ABOUT THIS EXERCISE: Make an exact copy of the lines from the top of the entries below through the line with "feira (18) em Brasília". Leave all pictures out.

BEGIN SOURCE INFORMATION

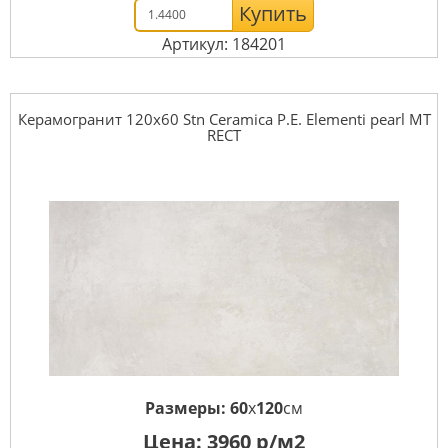
Купить
Артикул: 184201
Керамогранит 120x60 Stn Ceramica P.E. Elementi pearl MT
RECT
Размеры:
60
x
120
см
Цена:
3960
р/м2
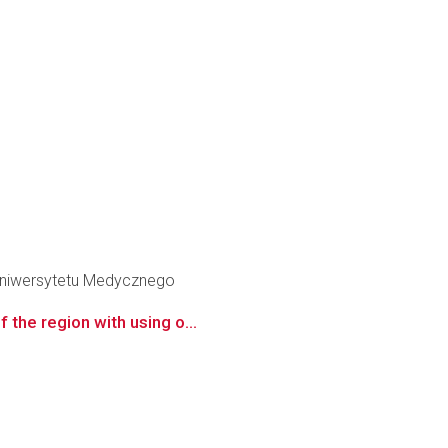
 Uniwersytetu Medycznego
 the region with using o...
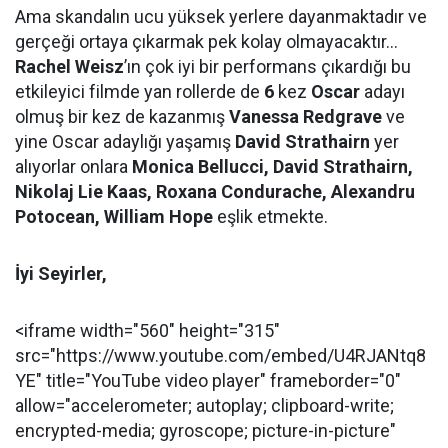
Ama skandalın ucu yüksek yerlere dayanmaktadır ve
gerçeği ortaya çıkarmak pek kolay olmayacaktır…
Rachel Weisz
’ın çok iyi bir performans çıkardığı bu
etkileyici filmde yan rollerde de
6
kez
Oscar
adayı
olmuş bir kez de kazanmış
Vanessa Redgrave
ve
yine Oscar adaylığı yaşamış
David Strathairn
yer
alıyorlar onlara
Monica Bellucci, David Strathairn,
Nikolaj Lie Kaas, Roxana Condurache, Alexandru
Potocean, William Hope
eşlik etmekte.
İyi Seyirler,
<iframe width="560" height="315"
src="https://www.youtube.com/embed/U4RJANtq8
YE" title="YouTube video player" frameborder="0"
allow="accelerometer; autoplay; clipboard-write;
encrypted-media; gyroscope; picture-in-picture"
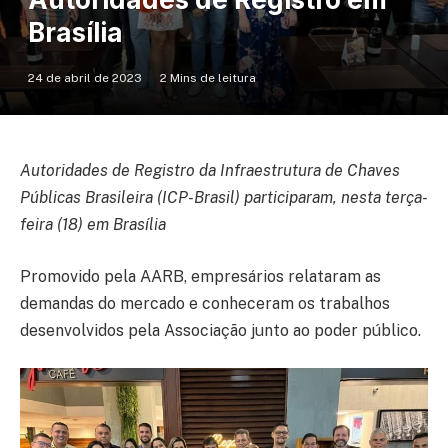
Brasília
24 de abril de 2023
2 Mins de leitura
Autoridades de Registro da Infraestrutura de Chaves
Públicas Brasileira (ICP-Brasil) participaram, nesta terça-
feira (18) em Brasília
Promovido pela AARB, empresários relataram as
demandas do mercado e conheceram os trabalhos
desenvolvidos pela Associação junto ao poder público.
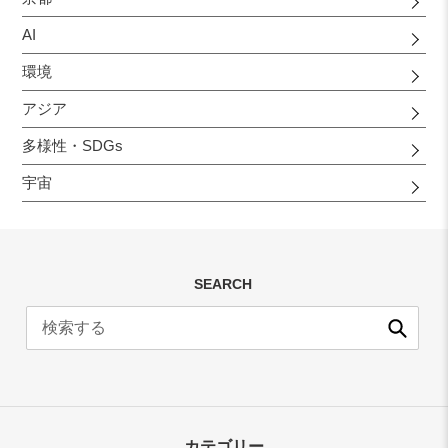
AI
環境
アジア
多様性・SDGs
宇宙
SEARCH
送
信
カテゴリー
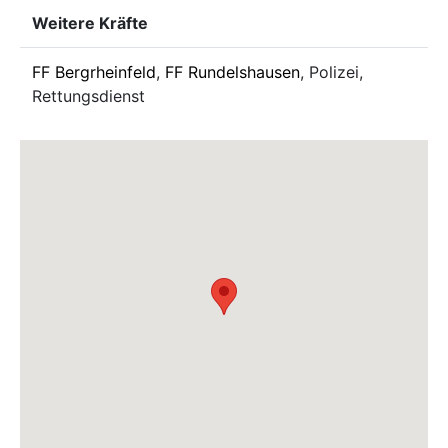
Weitere Kräfte
FF Bergrheinfeld
,
FF Rundelshausen
, Polizei,
Rettungsdienst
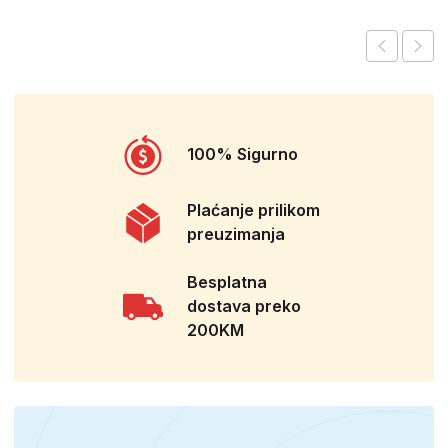
100% Sigurno
Plaćanje prilikom
preuzimanja
Besplatna
dostava preko
200KM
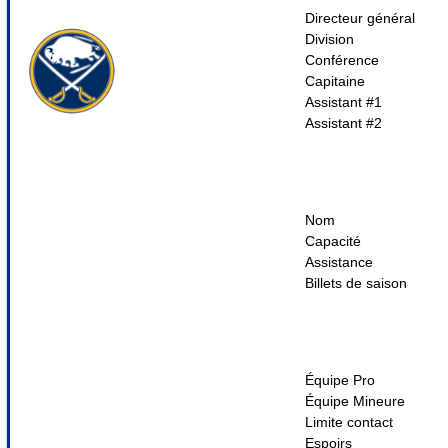
Directeur général
Division
Conférence
Capitaine
Assistant #1
Assistant #2
Nom
Capacité
Assistance
Billets de saison
Équipe Pro
Équipe Mineure
Limite contact
Espoirs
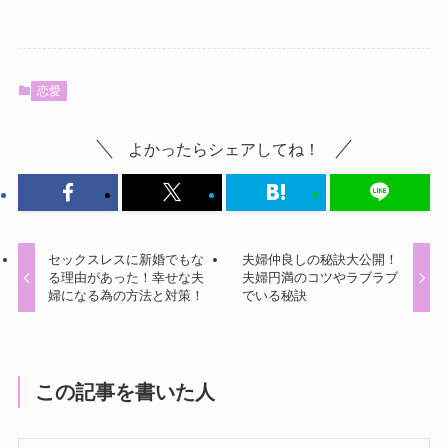
恋愛
よかったらシェアしてね！
セックスレスに新婚でもな
夫婦仲良しの秘訣大公開！
る理由があった！幸せな夫
夫婦円満のコツやラブラブ
婦になる為の方法と対策！
でいる秘訣
この記事を書いた人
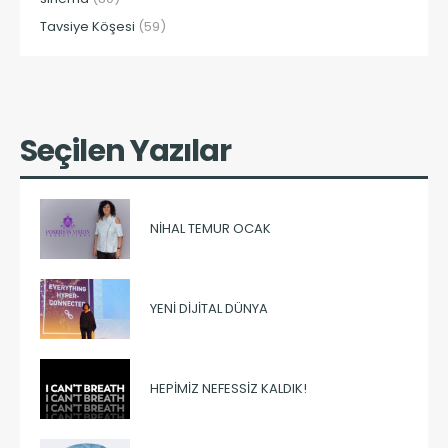
Tavsiye Köşesi
(59)
Seçilen Yazılar
NIHAL TEMUR OCAK
YENI DIJITAL DÜNYA
HEPIMIZ NEFESSIZ KALDIK!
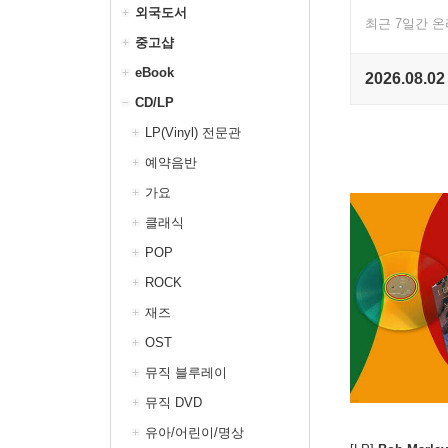
외국도서
최근 7일간 
중고샵
eBook
2026.08.02
CD/LP
LP(Vinyl) 전문관
예약음반
가요
클래식
POP
ROCK
재즈
OST
뮤직 블루레이
뮤직 DVD
유아/어린이/명상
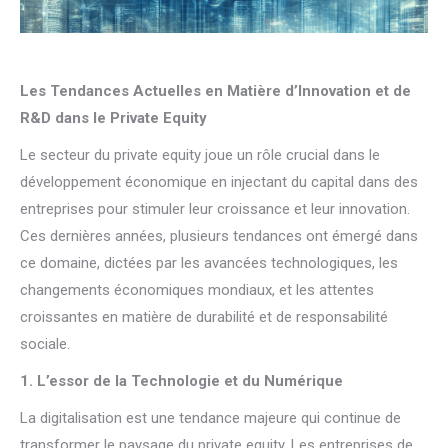
Les Tendances Actuelles en Matière d’Innovation et de
R&D dans le Private Equity
Le secteur du private equity joue un rôle crucial dans le
développement économique en injectant du capital dans des
entreprises pour stimuler leur croissance et leur innovation.
Ces dernières années, plusieurs tendances ont émergé dans
ce domaine, dictées par les avancées technologiques, les
changements économiques mondiaux, et les attentes
croissantes en matière de durabilité et de responsabilité
sociale.
1. L’essor de la Technologie et du Numérique
La digitalisation est une tendance majeure qui continue de
transformer le paysage du private equity. Les entreprises de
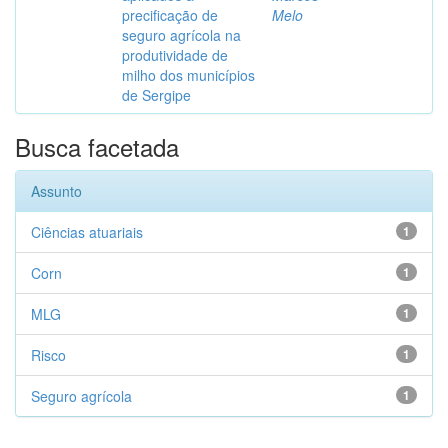
precificação de
Melo
seguro agrícola na
produtividade de
milho dos municípios
de Sergipe
Busca facetada
Assunto
Ciências atuariais
1
Corn
1
MLG
1
Risco
1
Seguro agrícola
1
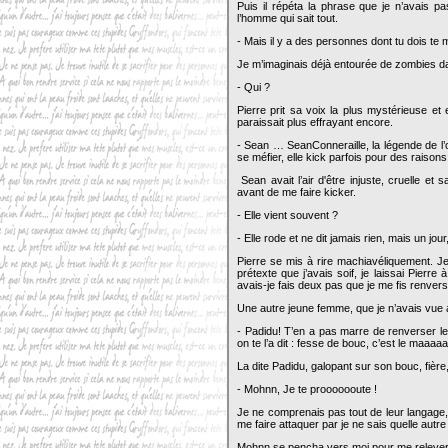
Puis il répéta la phrase que je n’avais p
l’homme qui sait tout.
- Mais il y a des personnes dont tu dois te 
Je m’imaginais déjà entourée de zombies da
- Qui ?
Pierre prit sa voix la plus mystérieuse et
paraissait plus effrayant encore.
- Sean … SeanConneraille, la légende de l’ou
se méfier, elle kick parfois pour des raison
Sean avait l’air d'être injuste, cruelle et
avant de me faire kicker.
- Elle vient souvent ?
- Elle rode et ne dit jamais rien, mais un jo
Pierre se mis à rire machiavéliquement. Je
prétexte que j’avais soif, je laissai Pierre 
avais-je fais deux pas que je me fis renvers
Une autre jeune femme, que je n’avais vue a
- Padidu! T’en a pas marre de renverser les
on te l’a dit : fesse de bouc, c’est le maaaa
La dite Padidu, galopant sur son bouc, fièr
- Mohnn, Je te prooooooute !
Je ne comprenais pas tout de leur langage, 
me faire attaquer par je ne sais quelle autre
Mohnn se pencha vers moi pour me relever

END SOURCE INFORMATION

EXERCISE RESPONSE:
Купить
Артикул: 184201
Керамогранит 120x60 Stn Ceramica P.E. Elementi pearl MT
RECT
Размеры:
60
x
120
см
Цена:
3960
р/м2
 Uniwersytetu Medycznego
 the region with using o...
Ama skandalın ucu yüksek yerlere dayanmaktadır ve
gerçeği ortaya çıkarmak pek kolay olmayacaktır…
Rachel Weisz
’ın çok iyi bir performans çıkardığı bu
etkileyici filmde yan rollerde de
6
kez
Oscar
adayı
olmuş bir kez de kazanmış
Vanessa Redgrave
ve
yine Oscar adaylığı yaşamış
David Strathairn
yer
alıyorlar onlara
Monica Bellucci, David Strathairn,
Nikolaj Lie Kaas, Roxana Condurache, Alexandru
Potocean, William Hope
eşlik etmekte.
İyi Seyirler,
<iframe width="560" height="315"
src="https://www.youtube.com/embed/U4RJANtq8
YE" title="YouTube video player" frameborder="0"
allow="accelerometer; autoplay; clipboard-write;
encrypted-media; gyroscope; picture-in-picture"
Brasília
24 de abril de 2023
2 Mins de leitura
Autoridades de Registro da Infraestrutura de Chaves
Públicas Brasileira (ICP-Brasil) participaram, nesta terça-
feira (18) em Brasília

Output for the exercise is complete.